In order to understand network problems with triplen harmonics, first let’s have a short explanation of harmonic phase sequence and third harmonics.

What are Triplen Harmonics and where do they happen?
A 3,000-degree Fahrenheit electric arc furnace prepares to receive a "charge" of scrap metal for conversion into steel Saturday at Severstal Columbus (Photo by Carmen K. Sisson/Dispatch Staff)

Power engineers have traditionally used symmetrical components to help describe 3-phase system behavior. The 3-phase system is transformed into three single-phase systems that are much simpler to analyze. The method of symmetrical components can be employed for analysis of the system’s response to harmonic currents provided care is taken not to violate the fundamental assumptions of the method.

The method allows any unbalanced set of phase currents (or voltages) to be transformed into three balanced sets.

The positive sequence set contains three sinusoids displaced 120 from each other, with the normal A-B-C phase rotation (e.g., 0, −120, 120 ). The sinusoids of the negative-sequence set are also displaced 120 , but have opposite phase rotation (A-C-B, e.g., 0, 120, −120 ). The sinusoids of the zero sequence are in phase with each other (e.g., 0, 0, 0).

In a perfect balanced 3-phase system, the harmonic phase sequence can be determined by multiplying the harmonic number h with the normal positive sequence phase rotation.

For example, for the second harmonic, h = 2, produces 2 × (0, −120, −120 ) or (0, 120, −120 ) which is the negative sequence. For the third harmonic, h = 3, produces 3 × (0, −120, −120 ) or (0, 0, 0°) which is the zero sequence. Phase sequence for all other harmonic orders can be determined in the same fashion.

Since a distorted waveform in power systems contains only odd harmonic components, only odd harmonic phase sequence rotations are summarized below:

  • Harmonics of order h = 1, 7, 13, … are purely positive sequence.
  • Harmonics of order h = 5, 11, 17, … are purely negative sequence.
  • Triplens (h = 3, 9, 15, …) are purely zero sequence.

Triplen Harmonics

Triplen harmonics are the odd multiples of the third harmonic (h = 3, 9, 15, 21, . . .). They deserve special consideration because the system response is often considerably different for triplens than for the rest of the harmonics.

Triplens become an important issue for grounded-wye systems with current flowing on the neutral.

Two typical problems are overloading the neutral and telephone interference.
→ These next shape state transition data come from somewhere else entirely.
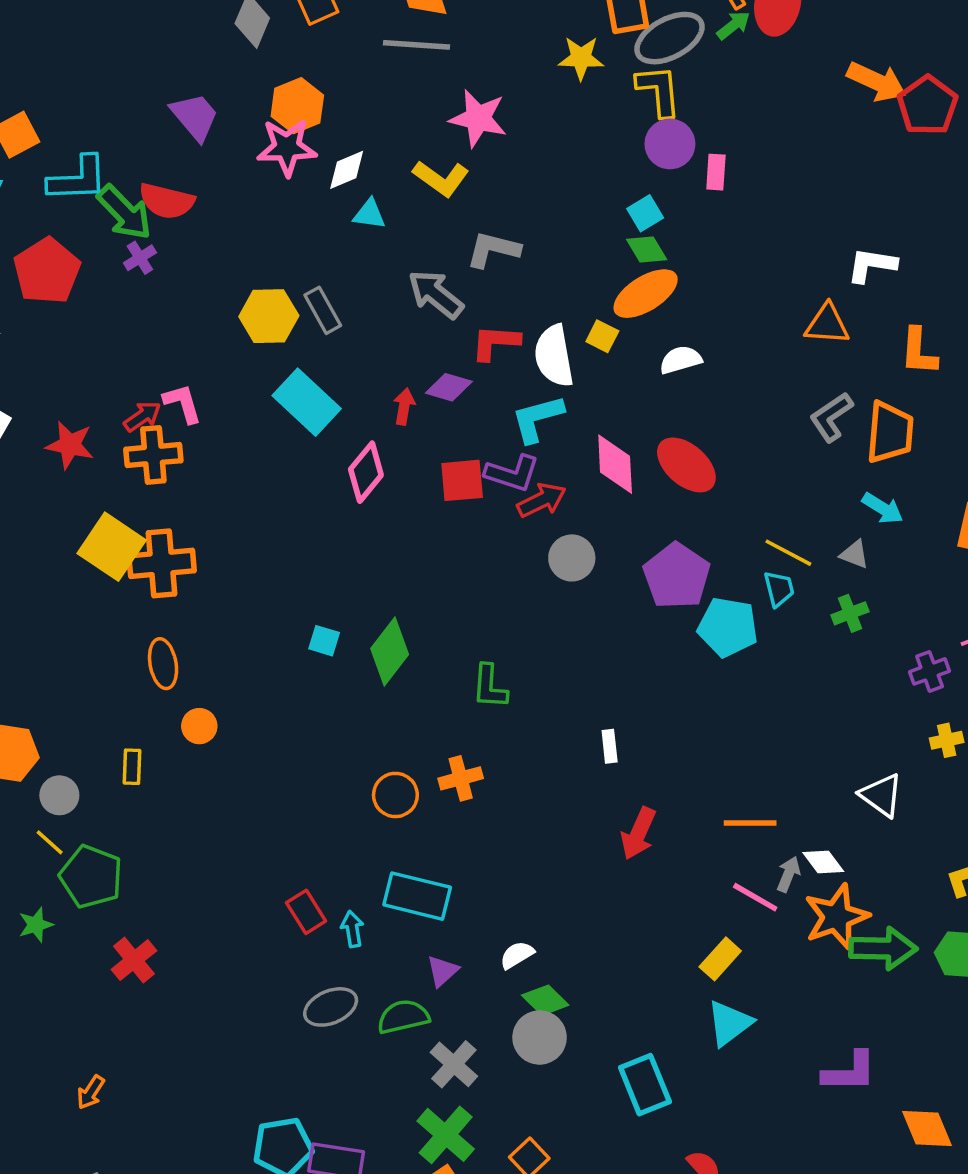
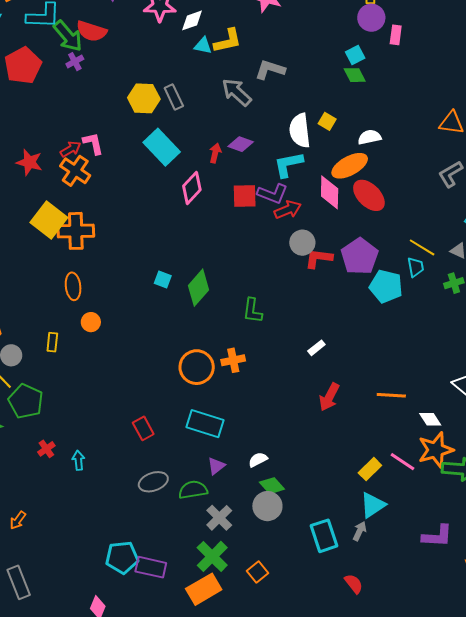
yellow L-shape: (441, 178) -> (228, 41), moved, turned -52
orange ellipse: (646, 294) -> (350, 166), moved
red L-shape: (495, 342) -> (319, 258), moved
orange cross: (153, 455) -> (75, 171), turned 36
white rectangle: (610, 746) -> (316, 348), turned 54
orange circle: (395, 795) -> (197, 367), size x1.4
gray arrow: (788, 874) -> (360, 531), moved
pink line: (755, 897) -> (402, 462), moved
cyan arrow: (352, 929) -> (78, 460), moved
red cross: (134, 960) -> (46, 449), size x0.7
One also hears occasionally of devices that misoperate because the line-to-neutral voltage is badly distorted by the triplen harmonic voltage drop in the neutral conductor.

For the system with perfectly balanced single-phase loads illustrated in Figure 1, an assumption is made that fundamental and third harmonic components are present. Summing the currents at node N, the fundamental current components in the neutral are found to be zero, but the third harmonic components are three times the phase currents because they naturally coincide in phase and time.

High neutral currents in circuits serving single-phase nonlinear loads
Figure 1 – High neutral currents in circuits serving single-phase nonlinear loads

Triplen Harmonics in Transformers

Transformer winding connections have a significant impact on the flow of triplen harmonic currents from single-phase nonlinear loads. Two cases are shown in Figure 2. In the wye-delta transformer (top), the triplen harmonic currents are shown entering the wye side.

Since they are in phase, they add in the neutral.

Flow of third harmonic current in 3-phase transformers
Figure 2 – Flow of third harmonic current in 3-phase transformers

The delta winding provides ampere-turn balance so that they can flow, but they remain trapped in the delta and do not show up in the line currents on the delta side. When the cur- rents are balanced, the triplen harmonic currents behave exactly as zero-sequence currents, which is precisely what they are.

This type of transformer connection is the most common employed in utility distribution substations with the delta winding connected to the transmission feed.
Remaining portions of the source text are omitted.